Still reeling from the awareness that she can see at all, she glimpses the new bit of light in the center of the box, a gleaming red dot that pierces through everything like a tiny sun. Her sense of happiness expands again. Is it really hers? She could see it, and it was hers!
“I see it!” she shouts. “I see it right there.”
“Very good,” he says. The warmth in his voice forms a blanket against the dark. “Very good. Now, I want you to move the dot.”
“How can I move it?”
“You have the power to move it. Move it to one of the asteroids.”
“What’s an asteroid?”
She feels the pause from him and grows terrified she’ll disappoint him. He seems to have skipped over something and caught himself.
Where did her understanding come from? As she floats over the matrix of light, she feels that she also floats above some vast dark pool where ideas and understanding boil but don’t connect.
Peering into the matrix below her, with all its glowing objects, she realizes that her recognition
precedes knowing. . . Her mind moves among the glowing lights on some sort of instinct.
There is an expectation—from Dr. Jickson, from the model—that she will understand, even though she doesn’t know why. The dark pool holds answers but doesn’t grant her access, only responds to questions with disconnected information.
She feels trapped in the dark between the two entities, unable to access the information flowing through her. She is being used. She feels her powerlessness as strongly as an electric shock but she can’t do anything about it, only continue to respond to Dr. Jickson’s questions like a machine reading words.
The recognition fills her with emotions: fear, frustration, desire, all pushing out the earlier joy.
She understands the lumpy, spinning objects are asteroids as soon as he gives her the instruction. She doesn’t need his answer.
“Center the dot,” he says but also seems to say, “Acquire the target.” His words arrive on top of each other, float above her in the dark.
She moves the dot easily. She knows to automatically align it with the moving asteroid so it follows through the glowing matrix along the vague lines.
“Maintain,” Dr. Jickson says.
She holds the dot steady on the asteroid.
“Maintain.”
Had he said the word again or did she remember him saying it? The word splits like his others did before. She can’t separate what he says and what she thought he would say.
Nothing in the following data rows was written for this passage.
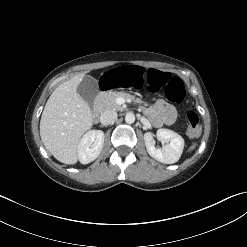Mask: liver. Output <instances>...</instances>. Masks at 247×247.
<instances>
[{
    "label": "liver",
    "instance_id": "1",
    "mask_svg": "<svg viewBox=\"0 0 247 247\" xmlns=\"http://www.w3.org/2000/svg\"><path fill=\"white\" fill-rule=\"evenodd\" d=\"M85 73L59 85L51 94L40 120V136L46 149L60 162L75 164L78 145L93 125L92 111L77 93Z\"/></svg>",
    "mask_w": 247,
    "mask_h": 247
}]
</instances>
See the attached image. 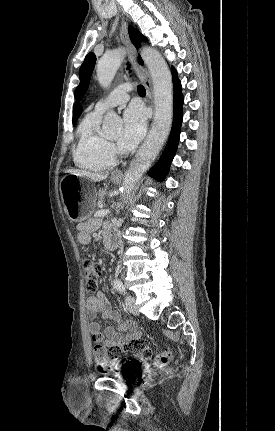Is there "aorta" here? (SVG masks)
Masks as SVG:
<instances>
[{
    "label": "aorta",
    "instance_id": "aorta-1",
    "mask_svg": "<svg viewBox=\"0 0 275 431\" xmlns=\"http://www.w3.org/2000/svg\"><path fill=\"white\" fill-rule=\"evenodd\" d=\"M125 51L117 49L105 54L97 64V79L101 86H110L120 67ZM142 59L147 65L154 92L155 116L152 128L131 161L121 188V198L128 199L136 183L147 171L161 150L172 123L173 110V84L168 65L162 55L155 49L146 47L141 51ZM121 127L118 115L110 111L106 114L103 130L106 135L114 134Z\"/></svg>",
    "mask_w": 275,
    "mask_h": 431
}]
</instances>
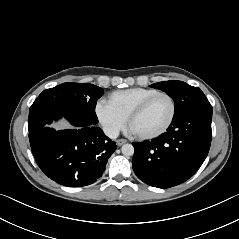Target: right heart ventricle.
Listing matches in <instances>:
<instances>
[{
    "mask_svg": "<svg viewBox=\"0 0 239 239\" xmlns=\"http://www.w3.org/2000/svg\"><path fill=\"white\" fill-rule=\"evenodd\" d=\"M156 92H158V90L143 87L117 90L107 96L105 103L127 118L128 114L138 103Z\"/></svg>",
    "mask_w": 239,
    "mask_h": 239,
    "instance_id": "1",
    "label": "right heart ventricle"
}]
</instances>
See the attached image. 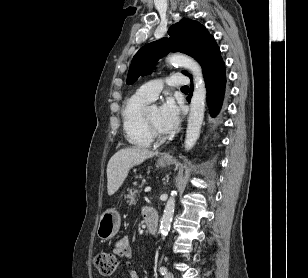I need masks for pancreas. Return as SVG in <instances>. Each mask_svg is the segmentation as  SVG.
Listing matches in <instances>:
<instances>
[{
    "label": "pancreas",
    "instance_id": "cf45deb5",
    "mask_svg": "<svg viewBox=\"0 0 308 278\" xmlns=\"http://www.w3.org/2000/svg\"><path fill=\"white\" fill-rule=\"evenodd\" d=\"M141 187V186H140ZM129 194L126 196L128 200L129 205L136 204V196L139 192L137 189H129Z\"/></svg>",
    "mask_w": 308,
    "mask_h": 278
}]
</instances>
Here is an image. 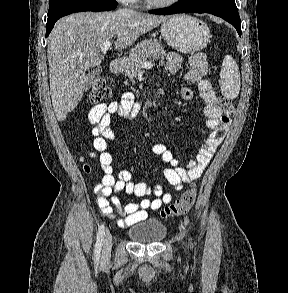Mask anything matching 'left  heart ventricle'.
Listing matches in <instances>:
<instances>
[{
  "mask_svg": "<svg viewBox=\"0 0 288 293\" xmlns=\"http://www.w3.org/2000/svg\"><path fill=\"white\" fill-rule=\"evenodd\" d=\"M155 1H166V0H155Z\"/></svg>",
  "mask_w": 288,
  "mask_h": 293,
  "instance_id": "b2bd125f",
  "label": "left heart ventricle"
}]
</instances>
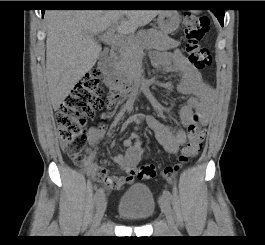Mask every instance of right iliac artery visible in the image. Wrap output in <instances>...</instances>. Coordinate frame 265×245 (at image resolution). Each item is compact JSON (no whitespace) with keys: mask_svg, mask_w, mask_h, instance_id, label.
I'll list each match as a JSON object with an SVG mask.
<instances>
[{"mask_svg":"<svg viewBox=\"0 0 265 245\" xmlns=\"http://www.w3.org/2000/svg\"><path fill=\"white\" fill-rule=\"evenodd\" d=\"M104 196V190L102 188H99L96 190L94 198H93V202L95 204H97L99 202V200Z\"/></svg>","mask_w":265,"mask_h":245,"instance_id":"1","label":"right iliac artery"}]
</instances>
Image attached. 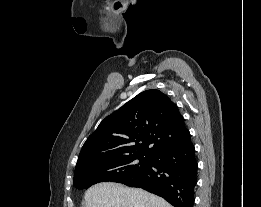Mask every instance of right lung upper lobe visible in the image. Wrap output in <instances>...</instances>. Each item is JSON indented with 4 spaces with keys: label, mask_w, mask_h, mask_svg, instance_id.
Segmentation results:
<instances>
[{
    "label": "right lung upper lobe",
    "mask_w": 261,
    "mask_h": 207,
    "mask_svg": "<svg viewBox=\"0 0 261 207\" xmlns=\"http://www.w3.org/2000/svg\"><path fill=\"white\" fill-rule=\"evenodd\" d=\"M189 139L190 133L178 107L159 90H147L99 124L84 143L76 169L118 156L152 157Z\"/></svg>",
    "instance_id": "cb5924a9"
}]
</instances>
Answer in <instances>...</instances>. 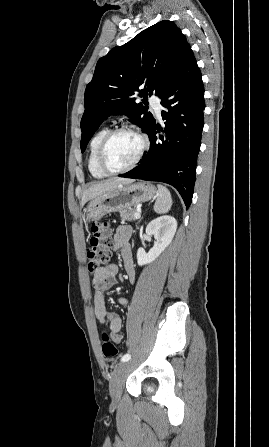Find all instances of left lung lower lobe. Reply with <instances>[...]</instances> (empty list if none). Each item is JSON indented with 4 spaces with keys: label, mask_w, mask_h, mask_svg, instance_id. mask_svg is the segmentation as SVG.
<instances>
[{
    "label": "left lung lower lobe",
    "mask_w": 269,
    "mask_h": 447,
    "mask_svg": "<svg viewBox=\"0 0 269 447\" xmlns=\"http://www.w3.org/2000/svg\"><path fill=\"white\" fill-rule=\"evenodd\" d=\"M160 98L166 109L161 112L164 129L152 120L146 132L150 139L149 151L145 152L141 164L119 176L168 183L178 190L189 207L205 108L202 75L191 47ZM160 131L162 134L158 137L156 134Z\"/></svg>",
    "instance_id": "1"
}]
</instances>
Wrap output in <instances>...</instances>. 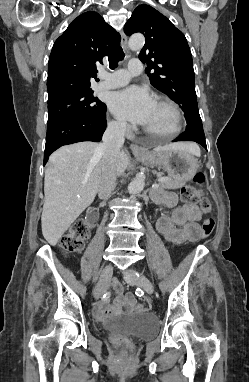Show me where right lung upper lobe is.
I'll list each match as a JSON object with an SVG mask.
<instances>
[{"label":"right lung upper lobe","mask_w":249,"mask_h":382,"mask_svg":"<svg viewBox=\"0 0 249 382\" xmlns=\"http://www.w3.org/2000/svg\"><path fill=\"white\" fill-rule=\"evenodd\" d=\"M116 30L94 11L78 16L55 41L48 62V103L90 88L96 65L119 43Z\"/></svg>","instance_id":"right-lung-upper-lobe-1"}]
</instances>
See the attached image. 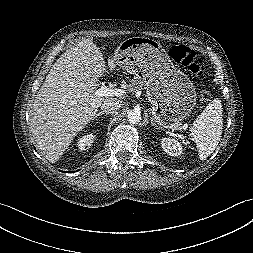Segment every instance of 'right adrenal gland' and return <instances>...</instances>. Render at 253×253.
<instances>
[{"instance_id":"obj_1","label":"right adrenal gland","mask_w":253,"mask_h":253,"mask_svg":"<svg viewBox=\"0 0 253 253\" xmlns=\"http://www.w3.org/2000/svg\"><path fill=\"white\" fill-rule=\"evenodd\" d=\"M101 115H104V116H107L104 112H98L95 116H94V120L97 118V117H99V116H101ZM105 118V117H104Z\"/></svg>"}]
</instances>
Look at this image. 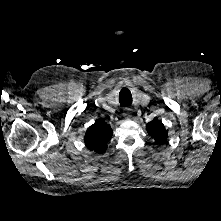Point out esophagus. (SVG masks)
<instances>
[{
    "mask_svg": "<svg viewBox=\"0 0 221 221\" xmlns=\"http://www.w3.org/2000/svg\"><path fill=\"white\" fill-rule=\"evenodd\" d=\"M123 115L126 119H130L132 117V111L130 108H124Z\"/></svg>",
    "mask_w": 221,
    "mask_h": 221,
    "instance_id": "34e87169",
    "label": "esophagus"
}]
</instances>
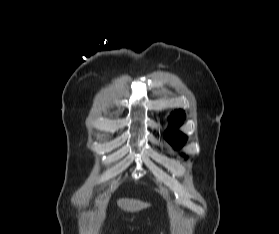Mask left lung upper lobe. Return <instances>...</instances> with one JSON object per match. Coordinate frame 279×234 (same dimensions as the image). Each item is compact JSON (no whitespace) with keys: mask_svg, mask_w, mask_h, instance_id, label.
<instances>
[{"mask_svg":"<svg viewBox=\"0 0 279 234\" xmlns=\"http://www.w3.org/2000/svg\"><path fill=\"white\" fill-rule=\"evenodd\" d=\"M185 113L182 110L174 111L170 117V128L165 132L164 136L174 148H181L186 142V136L177 131V128L183 123Z\"/></svg>","mask_w":279,"mask_h":234,"instance_id":"5c2ea615","label":"left lung upper lobe"}]
</instances>
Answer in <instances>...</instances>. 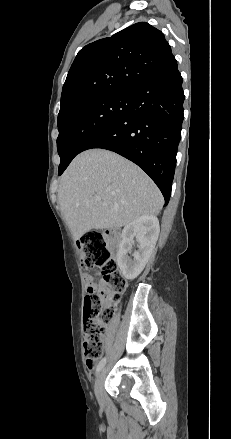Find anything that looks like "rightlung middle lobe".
I'll list each match as a JSON object with an SVG mask.
<instances>
[{
    "instance_id": "dd1d6c3e",
    "label": "right lung middle lobe",
    "mask_w": 231,
    "mask_h": 439,
    "mask_svg": "<svg viewBox=\"0 0 231 439\" xmlns=\"http://www.w3.org/2000/svg\"><path fill=\"white\" fill-rule=\"evenodd\" d=\"M133 106V94H107L86 99L58 115L59 172L64 171L81 147L98 131ZM58 172V173H59Z\"/></svg>"
}]
</instances>
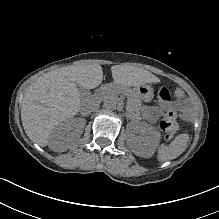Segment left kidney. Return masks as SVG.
I'll return each instance as SVG.
<instances>
[{"label":"left kidney","mask_w":219,"mask_h":219,"mask_svg":"<svg viewBox=\"0 0 219 219\" xmlns=\"http://www.w3.org/2000/svg\"><path fill=\"white\" fill-rule=\"evenodd\" d=\"M162 134L160 132H154L143 134L142 136H138L134 141L136 146L134 147V151L137 152L140 149L142 152H145L146 155L143 154L145 157H152L155 155L156 150L159 148L160 140Z\"/></svg>","instance_id":"5707ae66"}]
</instances>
She wants him to wait. She wants a chance to catch up. The dot blurs and grows indistinct. It might have been a sun and the asteroid a planet curving away. She can’t tell where she floats in relation to the glowing matrix anymore. Everything is falling away.
“End exercise,” Dr. Jickson says.
* * * * *
In the dark, she dreams.
The dark holds her swaddled again, drawing her through stacks of the glowing cubes, matrixes piled on matrixes. Red dots dance among the spinning asteroids.
She doesn’t know what any of it means except that the repetition is soothing. The pressure of nothingness gives way to something immense that still feels close. Is it inside her now? Has she ripped apart to let lose herself to the dark?